— EXERCISE INPUTS —
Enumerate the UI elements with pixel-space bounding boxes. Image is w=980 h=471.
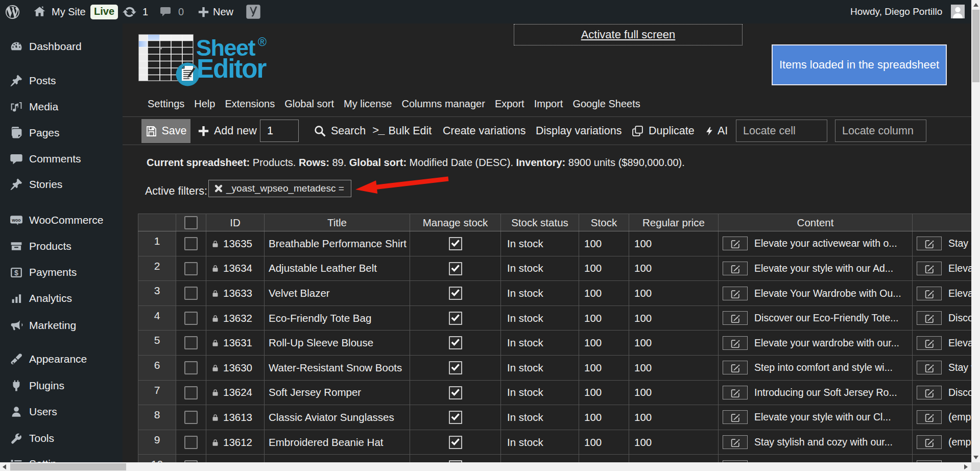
svg-text:woo: woo <box>11 218 20 223</box>
svg-text:$: $ <box>14 268 18 276</box>
svg-text:Editor: Editor <box>197 54 267 83</box>
svg-text:®: ® <box>258 35 267 49</box>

— TASK —
Omit each picture, then return all of the listing exactly as it stands.

— REPLY —
Enumerate the UI elements with pixel-space bounding boxes. Image is w=980 h=471.
svg-text:woo: woo <box>11 218 20 223</box>
svg-text:$: $ <box>14 268 18 276</box>
svg-text:Editor: Editor <box>197 54 267 83</box>
svg-text:®: ® <box>258 35 267 49</box>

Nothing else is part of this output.